In [None]:
# Import the required libraries

import pymongo
import datetime
import collections

import pandas as pd
import scipy.stats

import folium
import uuid

In [None]:
# Open a connection to the Mongo server, open the accidents database and name the collections of accidents and labels
client = pymongo.MongoClient('mongodb://localhost:27351/')

db = client.accidents
accidents = db.accidents
labels = db.labels
roads = db.roads

In [None]:
# Load the expanded names of keys and human-readable codes into memory
expanded_name = collections.defaultdict(str)
for e in labels.find({'expanded': {"$exists": True}}):
    expanded_name[e['label']] = e['expanded']
    
label_of = collections.defaultdict(str)
for l in labels.find({'codes': {"$exists": True}}):
    for c in l['codes']:
        try:
            label_of[l['label'], int(c)] = l['codes'][c]
        except ValueError: 
            label_of[l['label'], c] = l['codes'][c]

In [None]:
def results_to_table(results, index_name, column_name, results_name, 
                     fillna=None,
                     relabel_index=False, relabel_columns=False,
                     index_label=None, column_label=None):
    
    # Move items in dicts-of-dicts to the top level.
    def flatten(d):
        new_d = {}
        for k in d:
            if isinstance(d[k], dict):
                new_d.update(flatten(d[k]))
            else:
                new_d[k] = d[k]
        return new_d

    df = pd.DataFrame([flatten(r) for r in results])
    df = df.pivot(index=index_name, columns=column_name, values=results_name)
    
    # Optionally, fiddle with names and labels to make the DataFrame pretty.
    if not fillna is None:
        df.fillna(fillna, inplace=True)
    if relabel_columns:
        df.columns = [label_of[column_name, c] for c in df.columns]
    if relabel_index:
        df.index = [label_of[index_name, r] for r in df.index]
    if column_label:
        df.columns.name = column_label
    else:
        df.columns.name = column_name
    if index_label:
        df.index.name = index_label
    else:
        df.index.name = index_name
    return df

# Activity 1

In [None]:
pipeline = [
    {'$project': {'ONS LA Name': '$ONS LA Name',
                  'class': {'$substr': ['$RCat', 1, 1]},
                  'LenNet': '$LenNet'}},
    {'$match': {'class': {'$in': ['R', 'U']}}},
    {'$group': {'_id': {'ONS_LA_Name': '$ONS LA Name', 
                        'class': '$class'},
                    'length': {'$sum': '$LenNet'},
                    'count': {'$sum': 1}}}]
results = list(roads.aggregate(pipeline))
results

In [None]:
ons_class_df = results_to_table(results, 'ONS_LA_Name', 'class', 'count', fillna=0)
ons_class_df

In [None]:
plt.scatter(ons_class_df['R'], 
            ons_class_df['U']
            )
plt.xlabel('No rural')
plt.ylabel('No urban')
plt.show()

In [None]:
# Which is that district in the top-right corner?
ons_class_df.loc[ons_class_df['R'].idxmax()]
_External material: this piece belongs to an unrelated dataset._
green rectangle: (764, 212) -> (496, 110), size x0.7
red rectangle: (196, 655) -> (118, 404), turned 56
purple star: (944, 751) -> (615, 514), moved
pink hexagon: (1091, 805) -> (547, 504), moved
Find the most rural and urban districts.

In [None]:
ons_class_df.sort_values('U', ascending=False).head()

In [None]:
ons_class_df.sort_values('R', ascending=False).head()

In [None]:
ons_class_df[(ons_class_df['R'] > 150) | (ons_class_df['U'] > 150)]

In [None]:
ons_class_df[(ons_class_df['R'] < 2) | (ons_class_df['U'] < 2)]

Now to look at the road lengths.

In [None]:
ons_class_len_df = results_to_table(results, 'ONS_LA_Name', 'class', 'length', fillna=0)
ons_class_len_df

In [None]:
plt.scatter(ons_class_len_df['R'], 
            ons_class_len_df['U']
            )
plt.xlabel('Len rural')
plt.ylabel('Len urban')
plt.show()

Again, look at the most urban and most rural.

In [None]:
ons_class_len_df.sort_values('U', ascending=False).head()

In [None]:
ons_class_len_df.sort_values('R', ascending=False).head()
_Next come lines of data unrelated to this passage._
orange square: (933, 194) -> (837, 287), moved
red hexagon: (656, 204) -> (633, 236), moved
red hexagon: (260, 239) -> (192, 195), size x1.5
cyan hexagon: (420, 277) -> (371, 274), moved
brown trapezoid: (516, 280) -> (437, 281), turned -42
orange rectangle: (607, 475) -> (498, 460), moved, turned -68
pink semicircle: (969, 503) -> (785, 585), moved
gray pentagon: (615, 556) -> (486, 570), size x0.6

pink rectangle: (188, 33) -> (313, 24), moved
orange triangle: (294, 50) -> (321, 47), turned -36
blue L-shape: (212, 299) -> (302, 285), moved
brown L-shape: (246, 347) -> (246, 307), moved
There are a lot of districts on that left hand edge of the scatter plot. Can we pick them out? How about by finding the ratio of urban:rural lengths, and finding the outliers.

In [None]:
ons_class_len_df['UvR'] = ons_class_len_df['U'] / ons_class_len_df['R']
ons_class_len_df.sort_values('UvR').head(10)

In [None]:
ons_class_len_df.sort_values('UvR', ascending=False).head(10)

How many districts are urban-only?

In [None]:
ons_class_len_df[ons_class_len_df['R'] == 0].count(), ons_class_len_df.count()

In [None]:
24/206

### Observations
There are 206 districts. 24 of them (about 12%) are entirely urban, with no rural road sections. Five are entirely rural. The entirely urban districts are in the centers of large cities, with London being dominant here.
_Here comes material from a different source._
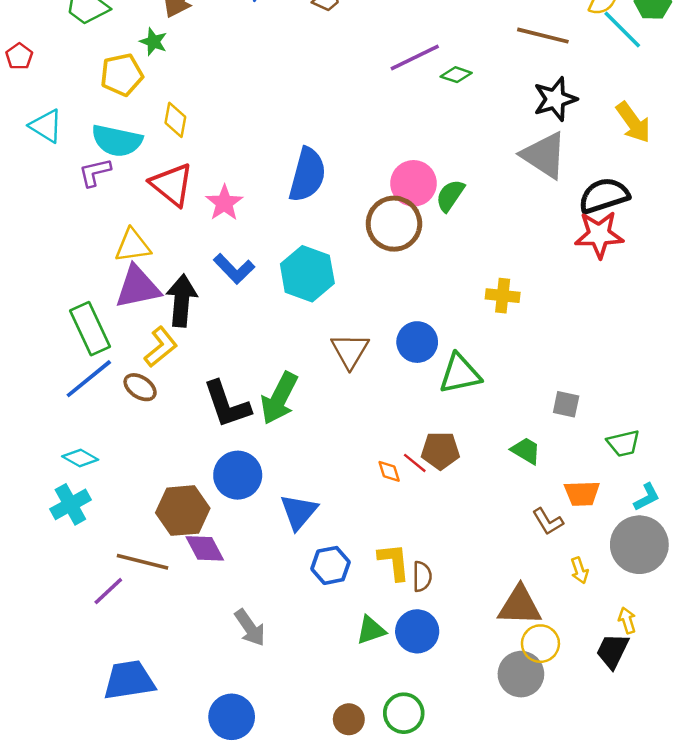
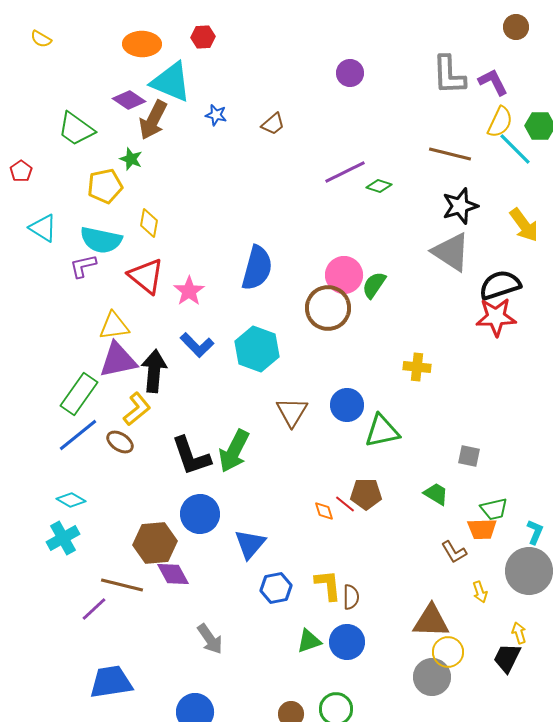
green rectangle: (90, 329) -> (79, 394), turned 60
green trapezoid: (623, 443) -> (494, 509), moved
cyan L-shape: (647, 497) -> (535, 532), turned -40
Several districts have many and long sections in both categories. This includes several London communter belt districts (Kent, Surrey, Hertfordshire) districts. 

## Activity 2

In [None]:
pipeline = [{'$group': {'_id': '$RCat',
                                 'Fd2WMV': {'$avg': '$Fd2WMV'},
                                 'FdBUS': {'$avg': '$FdBUS'},
                                 'FdCar': {'$avg': '$FdCar'},
                                 'FdHGV': {'$avg': '$FdHGV'},
                                 'FdLGV': {'$avg': '$FdLGV'},
                                 'FdPC': {'$avg': '$FdPC'}}}]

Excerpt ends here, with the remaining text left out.